September 27, 2006

Poor children in a rich country


The above picture shows the green grass of the Spreebogen Park in front of the Berlin main rail station (Hauptbahnhof) and besides the Chancellors office. On 20th September a German NGO called the Deutscher Kinderschutzbund E.V. laid out 200,000 such blue flags in Spreebogen Park and other places in Berlin to protest negligence bythe government of the same number of poor children in the German capital. It is now official that one in six out of the 15 million children in Germany are living under poverty. Many of these children will not complete their education and will have poor health conditions. Because their parents are unemployed and social benefits cannot sustain the family well.

According to 2005 statistics:
The upper 10 percent of households controls approximately half of Germany’s wealth, while the bottom 50 percent possess less than 4 percent of the total. While the rich and super-rich have been able to record astronomic increases in their fortunes, poverty is extending into wider and wider layers of society. More persons are insolvent than ever before: an estimated 8 percent of all households, or about 3 million people.

The growth of social misery is also expressed in the poverty rate, which indicates how many households earn less than 60 percent of average income and lie below the poverty threshold. In 2005 the poverty rate in Germany was 17.3 percent—the highest rate in Germany’s postwar history. Every fifth citizen lives in poverty in East Germany and a half million live in poverty in Germany’s capital city, Berlin.

The biggest single cause of increased poverty are the Hartz IV regulations implemented by the former SPD-Green government, which reduce unemployment relief to levels lower than social welfare assistance.
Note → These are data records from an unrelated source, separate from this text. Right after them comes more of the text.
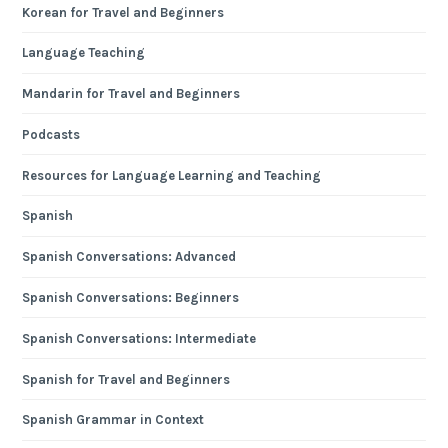
Korean for Travel and Beginners
Language Teaching
Mandarin for Travel and Beginners
Podcasts
Resources for Language Learning and Teaching
Spanish
Spanish Conversations: Advanced
Spanish Conversations: Beginners
Spanish Conversations: Intermediate
Spanish for Travel and Beginners
Spanish Grammar in Context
At a stroke, the Hartz IV measures have led to an over 10 percent increase in the rate of poverty in unemployed households—from approximately 50 percent before the reform to approximately 63 percent in 2005.

One of the hardest hit groups is children. Since 2004, i.e., the start of the Hartz IV measures, the number of children living in poverty has doubled, with 2.5 million living from social welfare relief. One sixth of all children under the age of 15 live in poverty; in some cities this rate is one in three.
Berlin faces the 1990s fate of Washington, DC: of being a bankrupt city with a rich political ghetto. After unification in 1990 Berliners hoped to regain their role of industrial hub and gateway to central Europe. Instead, the city lost two-thirds of its jobs in manufacturing, which now employs fewer than 100,000 in a population of 3.4m. Almost half of the population live under social benefits.

Signs of poverty are now evident in Berlin. Beggars are common in U Bahn (underground) stations. You will see young men and women cleaning front mirror of cars in traffic stops and demanding money. In a busy street once in a while some one stumbles on you asking for some change. Meanwhile the heap Kurfurstendamm (similar to New York's fifth avenue) boast glittering designer shop windows with cloths starting from 3000 Euro. The world class infrastructure and well spread public transports portray a different picture. Berlin is the poorest state in Germany, the tourists will disagree.